Heuchelei und Populismus

Kürzlich sagte Horst Seehofer in einem Interview mit dem Münchner Merkur:

»Es gilt der Koalitionsvertrag.

Selbst […] Christian Ude hat […] festgestellt, die soziale Lage in Rumänien und Bulgarien sei unterschätzt worden [: … Die Armutszuwanderung stelle] ›viele Kommunen vor kaum lösbare Aufgaben. Das gefährdet auf Dauer den sozialen Frieden‹. Da ist die jetzige Aufregung der SPD doch Heuchelei!«

Er bezieht sich auf den Einleitungssatz des Abschnitts im Koalitionsvertrag. Dort steht:

»Wir wollen die Akzeptanz für die Freizügigkeit in der EU erhalten. Wir werden deshalb der ungerechtfertigten Inanspruchnahme von Sozialleistungen durch EU-Bürger entgegenwirken.«

Der darauf folgende Abschnitt beschreibt die konkreten Maßnahmen, die getroffen werden sollen. Schon der erste Halbsatz klingt ganz und gar nicht konfrontativ:

»Zur Verbesserung der Lebensbedingungen in den Herkunftsstaaten werden wir uns dafür einsetzen, […]«

Konkret will man sich dafür einsetzen, »dass EU-Finanzmittel von den Herkunftsländern abgerufen und zielgerichtet eingesetzt werden«, man will » Verwaltungsunterstützung anbieten«, man will den Zugang zur »europäische[n] Krankenversichertenkarte (EHIC) diskriminierungsfrei« sicherstellen und insgesamt die »Anreize für Migration in die sozialen Sicherungssysteme verringer[n]«.

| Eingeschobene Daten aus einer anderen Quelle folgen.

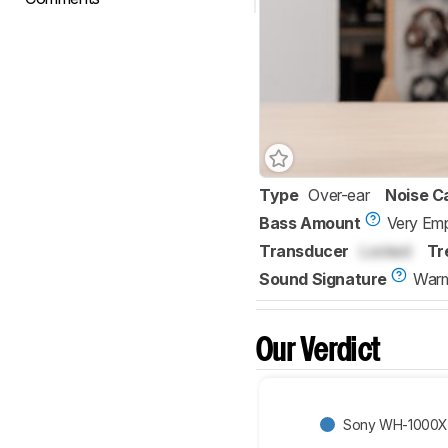
Type
Over-ear
Noise C
Bass Amount
Very Emp
Transducer
Locked
Tr
Sound Signature
War
Our Verdict
Sony WH-1000X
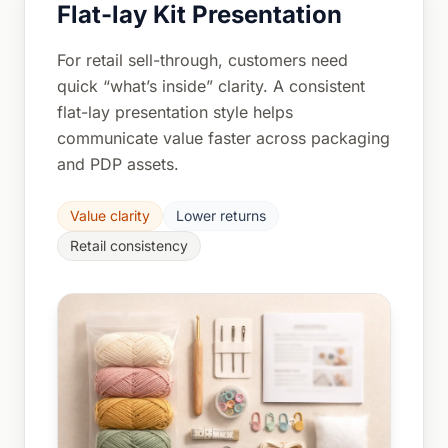
Flat-lay Kit Presentation
For retail sell-through, customers need
quick “what’s inside” clarity. A consistent
flat-lay presentation style helps
communicate value faster across packaging
and PDP assets.
Value clarity
Lower returns
Retail consistency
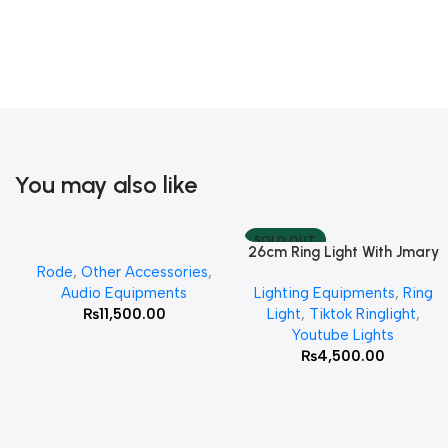
You may also like
SOLD OUT
26cm Ring Light With Jmary
Add To Cart
Read More
Rode
,
Other Accessories
,
MT 75 Stand
Audio Equipments
Lighting Equipments
,
Ring
₨
11,500.00
Light
,
Tiktok Ringlight
,
Youtube Lights
₨
4,500.00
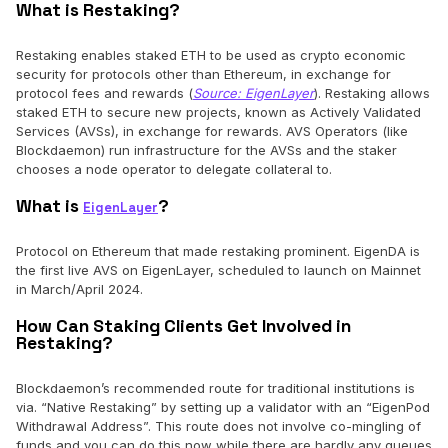
What is Restaking?
Restaking enables staked ETH to be used as crypto economic
security for protocols other than Ethereum, in exchange for
protocol fees and rewards (
Source: EigenLayer
). Restaking allows
staked ETH to secure new projects, known as Actively Validated
Services (AVSs), in exchange for rewards. AVS Operators (like
Blockdaemon) run infrastructure for the AVSs and the staker
chooses a node operator to delegate collateral to.
What is
?
EigenLayer
Protocol on Ethereum that made restaking prominent. EigenDA is
the first live AVS on EigenLayer, scheduled to launch on Mainnet
in March/April 2024.
How Can Staking Clients Get Involved in
Restaking?
Blockdaemon’s recommended route for traditional institutions is
via. “Native Restaking” by setting up a validator with an “EigenPod
Withdrawal Address”. This route does not involve co-mingling of
funds and you can do this now while there are hardly any queues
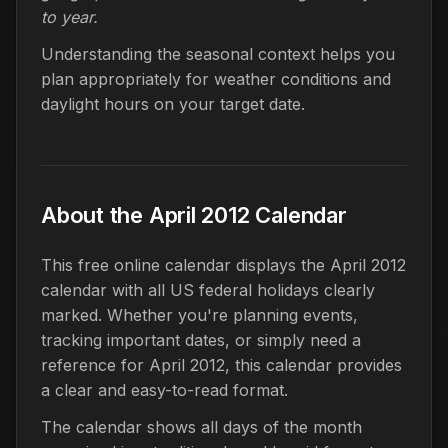
to year.
Understanding the seasonal context helps you
plan appropriately for weather conditions and
daylight hours on your target date.
About the April 2012 Calendar
This free online calendar displays the April 2012
calendar with all US federal holidays clearly
marked. Whether you're planning events,
tracking important dates, or simply need a
reference for April 2012, this calendar provides
a clear and easy-to-read format.
The calendar shows all days of the month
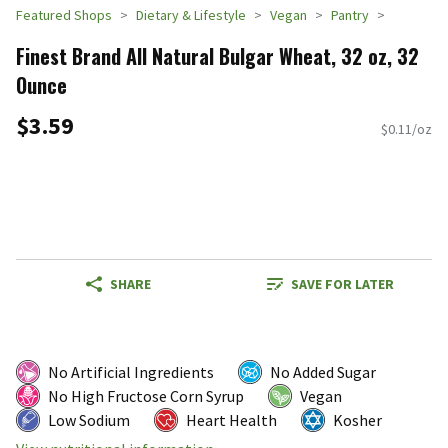
Featured Shops
Dietary & Lifestyle
Vegan
Pantry
Finest Brand All Natural Bulgar Wheat, 32 oz, 32
Ounce
$3.59
$0.11/oz
SHARE
SAVE FOR LATER
No Artificial Ingredients
No Added Sugar
No High Fructose Corn Syrup
Vegan
Low Sodium
Heart Health
Kosher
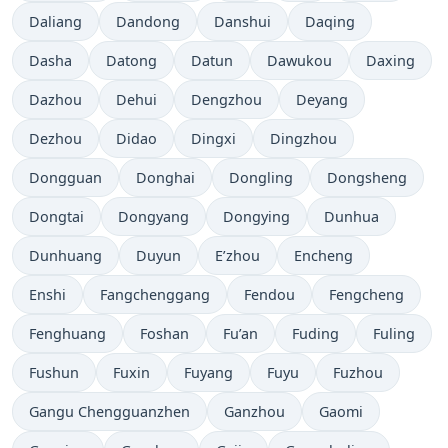
Daliang
Dandong
Danshui
Daqing
Dasha
Datong
Datun
Dawukou
Daxing
Dazhou
Dehui
Dengzhou
Deyang
Dezhou
Didao
Dingxi
Dingzhou
Dongguan
Donghai
Dongling
Dongsheng
Dongtai
Dongyang
Dongying
Dunhua
Dunhuang
Duyun
E’zhou
Encheng
Enshi
Fangchenggang
Fendou
Fengcheng
Fenghuang
Foshan
Fu’an
Fuding
Fuling
Fushun
Fuxin
Fuyang
Fuyu
Fuzhou
Gangu Chengguanzhen
Ganzhou
Gaomi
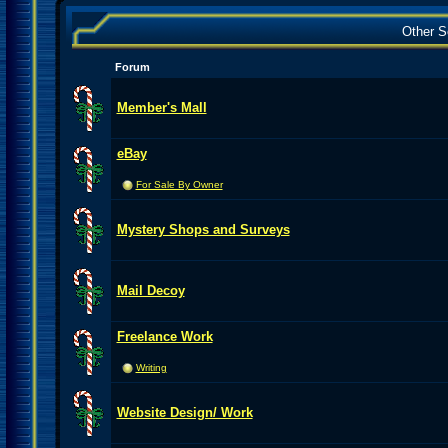
Other S
Forum
Member's Mall
eBay
For Sale By Owner
Mystery Shops and Surveys
Mail Decoy
Freelance Work
Writing
Website Design/ Work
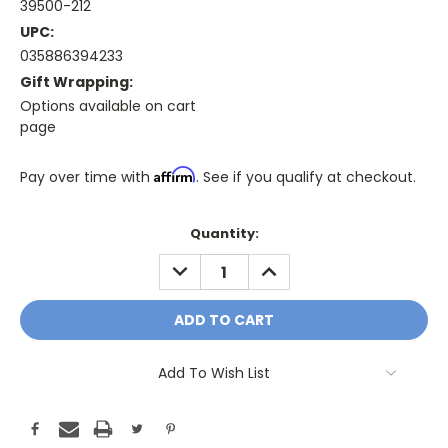
39500-212
UPC:
035886394233
Gift Wrapping:
Options available on cart
page
Affirm
Pay over time with
. See if you qualify at checkout.
Only
Quantity:
A
DECREASE
INCREASE
Few
QUANTITY:
QUANTITY:
Left!
Current
Stock:
Add To Wish List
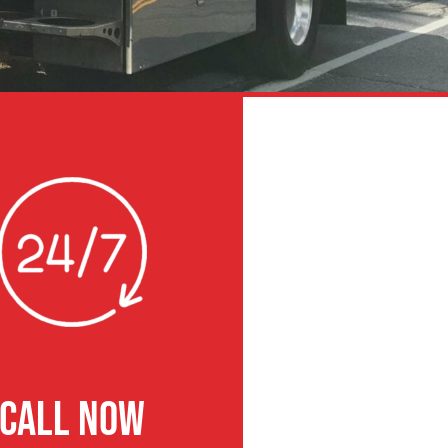
CALL NOW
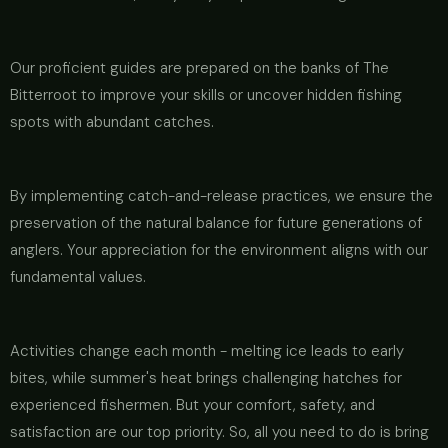
Our proficient guides are prepared on the banks of The
Bitterroot to improve your skills or uncover hidden fishing
spots with abundant catches.
By implementing catch-and-release practices, we ensure the
preservation of the natural balance for future generations of
anglers. Your appreciation for the environment aligns with our
fundamental values.
Activities change each month - melting ice leads to early
bites, while summer's heat brings challenging hatches for
experienced fishermen. But your comfort, safety, and
satisfaction are our top priority. So, all you need to do is bring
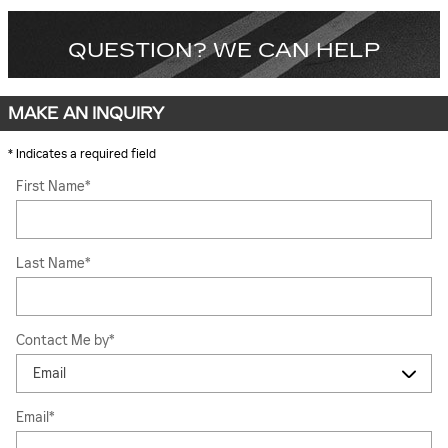
QUESTION? WE CAN HELP
MAKE AN INQUIRY
* Indicates a required field
First Name
*
Last Name
*
Contact Me by
*
Email
*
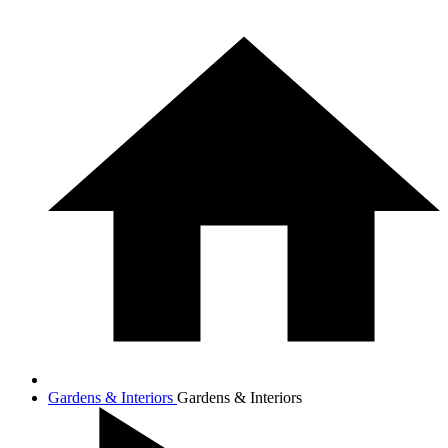
Gardens & Interiors
Gardens & Interiors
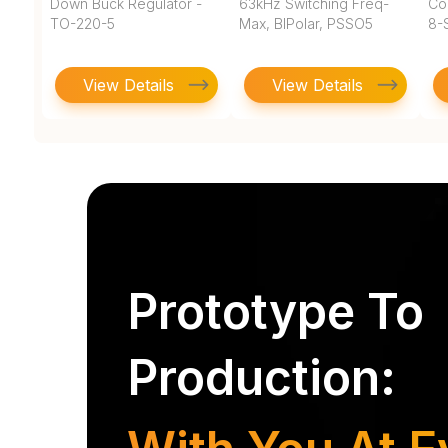
Down Buck Regulator -
63kHz Switching Freq-
Co
TO-220-5
Max, BIPolar, PSSO5
8-
View Details
View Details
Prototype To
Production:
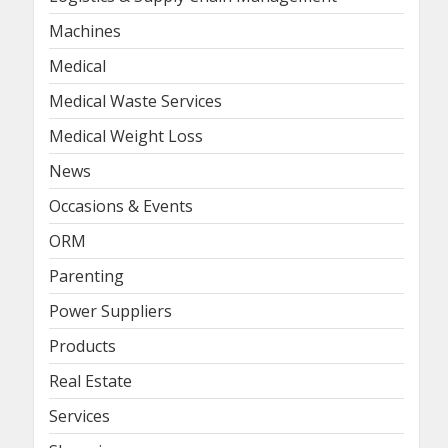
Machines
Medical
Medical Waste Services
Medical Weight Loss
News
Occasions & Events
ORM
Parenting
Power Suppliers
Products
Real Estate
Services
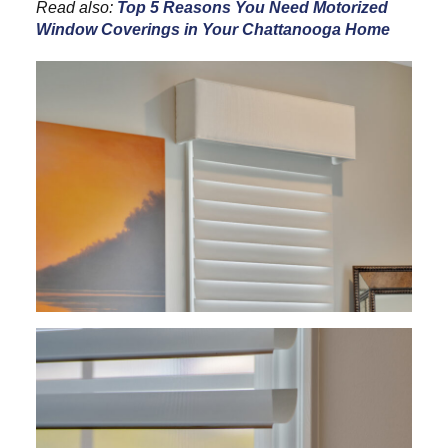
Read also:
Top 5 Reasons You Need Motorized
Window Coverings in Your Chattanooga Home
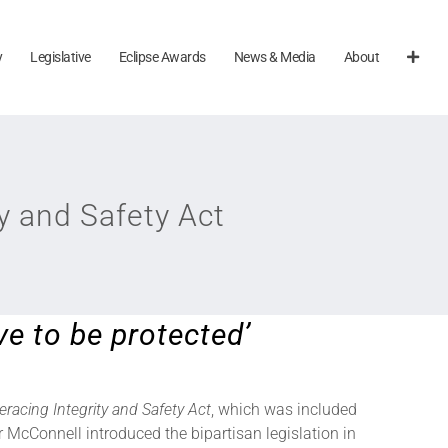
y
Legislative
Eclipse Awards
News & Media
About
y and Safety Act
ve to be protected’
eracing Integrity and Safety Act
, which was included
 McConnell introduced the bipartisan legislation in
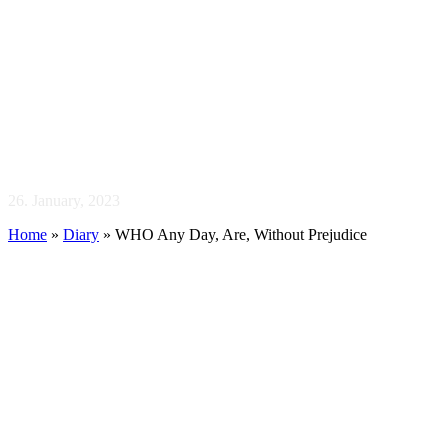
WHO Any Day, Are,
Without Prejudice
26. January, 2023
Home
»
Diary
»
WHO Any Day, Are, Without Prejudice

Erst in den folgenden Sätzen werden repressive Maßnahme, wie z.B. ein Wiedereinreiseverbot erwähnt.

Keiner bestreitet, dass es Kommunen gibt, für die es eine finanzielle und organisatorische Herausforderung ist, den Menschen angemessen zu helfen, die auf Grund ihrer Armut in deutsche Großstädte ziehen. Im Koalitionsvertrag werden jedoch zunächst präventive Maßnahmen vorgeschlagen, um die Lebensbedingungen in den Heimatländern zu verbessern. Und das aus gutem Grund.

Man sollte armen Menschen, die ihr Land verlassen, weil sie sich eine bessere Zukunft erhoffen, mit Respekt begegnen. Dieser Respekt verlangt unter anderem Verständnis für ihre Situation. Das bedeutet nicht, dass man illegalem Verhalten Verständnis entgegen bringen soll. Es bedeutet aber, dass platter Wer betrügt-der-fliegt-Populismus ((Wikipedia zu den Wirkmechanismen des Populismus: »Populismus bietet für komplexe Probleme einfache Lösungen an, die für den Laien dem Gefühl nach gut klingen – auch wenn der Experte abwinken mag. […] Sündenböcke werden als Ursache komplexer Missstände gesucht und diffamiert. Es wird der Stammtisch bedient, ein holzschnittartiges Bild der Wirklichkeit entworfen, einfache, einprägsame Slogans und Lösungen werden angeboten, um so mehr Aufmerksamkeit zu erlangen, als es einer bedächtigen, aber eigentlich realistischeren Darstellung von Zwischentönen gelänge.«)) fehl am Platz ist. Er trägt gerade nicht dazu beiträgt die Probleme zu lösen, nicht die Probleme der deutschen Großstädte und auch nicht die existenziellen Probleme der armen Menschen in anderen Teilen Europas.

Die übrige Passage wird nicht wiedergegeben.